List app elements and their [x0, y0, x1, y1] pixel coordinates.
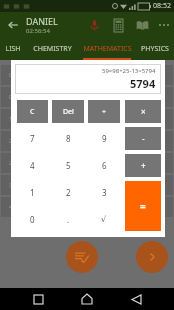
button[interactable]: 40 [100, 175, 123, 195]
button[interactable]: C [17, 100, 48, 123]
button[interactable]: 0 [17, 208, 48, 231]
staticText: 13 [133, 93, 140, 101]
staticText: 9 [102, 133, 107, 144]
button[interactable]: Back [0, 12, 26, 38]
button[interactable]: 35 [150, 153, 173, 173]
staticText: 30 [33, 159, 40, 167]
button[interactable]: 24 [50, 131, 73, 151]
button[interactable]: = [125, 181, 161, 231]
button[interactable]: CHEMISTRY [26, 38, 78, 60]
button[interactable]: 38 [50, 175, 73, 195]
button[interactable]: 29 [1, 153, 23, 173]
button[interactable]: 07 [150, 65, 173, 85]
staticText: + [141, 160, 146, 171]
button[interactable]: 2 [52, 181, 84, 204]
button[interactable]: 17 [50, 109, 73, 129]
button[interactable]: 9 [88, 127, 120, 150]
button[interactable]: 48 [125, 197, 148, 217]
button[interactable]: 11 [75, 87, 98, 107]
button[interactable]: √ [88, 208, 120, 231]
button[interactable]: 20 [125, 109, 148, 129]
button[interactable]: Recents [27, 288, 49, 310]
button[interactable]: 09 [25, 87, 48, 107]
staticText: 0 [30, 214, 35, 225]
button[interactable]: 18 [75, 109, 98, 129]
button[interactable]: Answer sheet [66, 241, 98, 273]
button[interactable]: PHYSICS [136, 38, 174, 60]
button[interactable]: 28 [150, 131, 173, 151]
button[interactable]: . [52, 208, 84, 231]
button[interactable]: + [125, 154, 161, 177]
staticText: 06 [133, 71, 140, 79]
button[interactable]: ÷ [88, 100, 120, 123]
staticText: LISH [5, 44, 21, 54]
staticText: = [140, 199, 146, 213]
button[interactable]: 6 [88, 154, 120, 177]
button[interactable]: 3 [88, 181, 120, 204]
button[interactable]: × [125, 100, 161, 123]
button[interactable]: 15 [1, 109, 23, 129]
button[interactable]: 44 [25, 197, 48, 217]
button[interactable]: MATHEMATICS [78, 38, 136, 60]
staticText: 5794 [130, 76, 156, 91]
button[interactable]: 33 [100, 153, 123, 173]
button[interactable]: 10 [50, 87, 73, 107]
button[interactable]: 23 [25, 131, 48, 151]
staticText: 43 [9, 203, 16, 211]
button[interactable]: 21 [150, 109, 173, 129]
button[interactable]: 4 [17, 154, 48, 177]
button[interactable]: 43 [1, 197, 23, 217]
button[interactable]: - [125, 127, 161, 150]
button[interactable]: 37 [25, 175, 48, 195]
button[interactable]: 27 [125, 131, 148, 151]
button[interactable]: LISH [0, 38, 26, 60]
button[interactable]: 19 [100, 109, 123, 129]
staticText: √ [101, 215, 107, 224]
button[interactable]: 13 [125, 87, 148, 107]
button[interactable]: Microphone [82, 12, 106, 38]
button[interactable]: 08 [1, 87, 23, 107]
staticText: 6 [102, 160, 107, 171]
button[interactable]: Home [76, 288, 98, 310]
button[interactable]: Book [130, 12, 154, 38]
button[interactable]: 01 [1, 65, 23, 85]
button[interactable]: Calculator [106, 12, 130, 38]
button[interactable]: 36 [1, 175, 23, 195]
button[interactable]: Del [52, 100, 84, 123]
button[interactable]: 14 [150, 87, 173, 107]
button[interactable]: 7 [17, 127, 48, 150]
button[interactable]: 34 [125, 153, 148, 173]
button[interactable]: 16 [25, 109, 48, 129]
button[interactable]: 41 [125, 175, 148, 195]
button[interactable]: 30 [25, 153, 48, 173]
button[interactable]: 5 [52, 154, 84, 177]
button[interactable]: 8 [52, 127, 84, 150]
button[interactable]: More options [154, 12, 174, 38]
button[interactable]: Next [136, 241, 168, 273]
button[interactable]: 06 [125, 65, 148, 85]
button[interactable]: 05 [100, 65, 123, 85]
button[interactable]: 12 [100, 87, 123, 107]
button[interactable]: 49 [150, 197, 173, 217]
button[interactable]: 1 [17, 181, 48, 204]
button[interactable]: 42 [150, 175, 173, 195]
button[interactable]: 26 [100, 131, 123, 151]
button[interactable]: 31 [50, 153, 73, 173]
button[interactable]: Back [125, 288, 147, 310]
button[interactable]: 47 [100, 197, 123, 217]
staticText: 59×98+25-13=5794 [102, 67, 156, 75]
button[interactable]: 22 [1, 131, 23, 151]
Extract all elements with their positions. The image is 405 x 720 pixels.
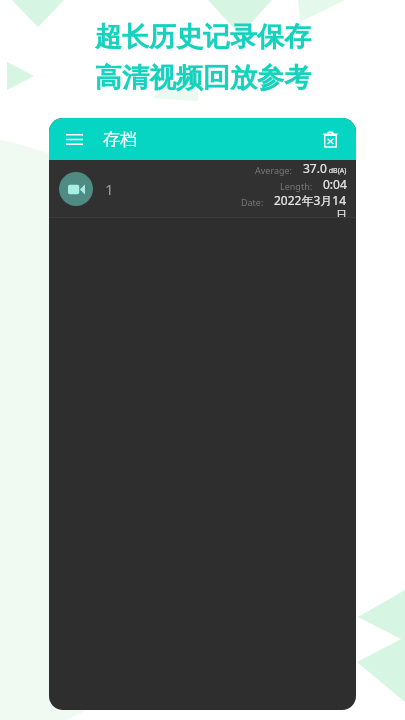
staticText: 高清视频回放参考	[95, 61, 311, 95]
staticText: 存档	[103, 129, 137, 150]
button[interactable]: Menu	[60, 125, 88, 153]
staticText: dB(A)	[327, 166, 347, 176]
button[interactable]: 1	[49, 160, 356, 217]
staticText: 日	[336, 208, 347, 217]
staticText: 1	[105, 179, 114, 199]
staticText: Date:	[241, 196, 264, 208]
staticText: 37.0	[303, 160, 327, 176]
staticText: Length:	[280, 180, 313, 192]
button[interactable]: Delete all	[315, 124, 345, 154]
staticText: 0:04	[323, 176, 347, 192]
staticText: 2022年3月14	[274, 192, 347, 208]
staticText: Average:	[255, 164, 293, 176]
staticText: 超长历史记录保存	[95, 20, 311, 54]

# # # # # # #

(WORK ORDER): Transcribe every line from the one containing "Extract all elements" to the end of the listing, exactly and exclusively. Do not carry any picture over.

(WRITTEN REPLY):
Extract all elements with their positions. The image is 405 x 720 pixels.
staticText: 高清视频回放参考	[95, 61, 311, 95]
staticText: 存档	[103, 129, 137, 150]
button[interactable]: Menu	[60, 125, 88, 153]
staticText: dB(A)	[327, 166, 347, 176]
button[interactable]: 1	[49, 160, 356, 217]
staticText: 日	[336, 208, 347, 217]
staticText: 1	[105, 179, 114, 199]
staticText: Date:	[241, 196, 264, 208]
staticText: 37.0	[303, 160, 327, 176]
staticText: Length:	[280, 180, 313, 192]
button[interactable]: Delete all	[315, 124, 345, 154]
staticText: 0:04	[323, 176, 347, 192]
staticText: 2022年3月14	[274, 192, 347, 208]
staticText: Average:	[255, 164, 293, 176]
staticText: 超长历史记录保存	[95, 20, 311, 54]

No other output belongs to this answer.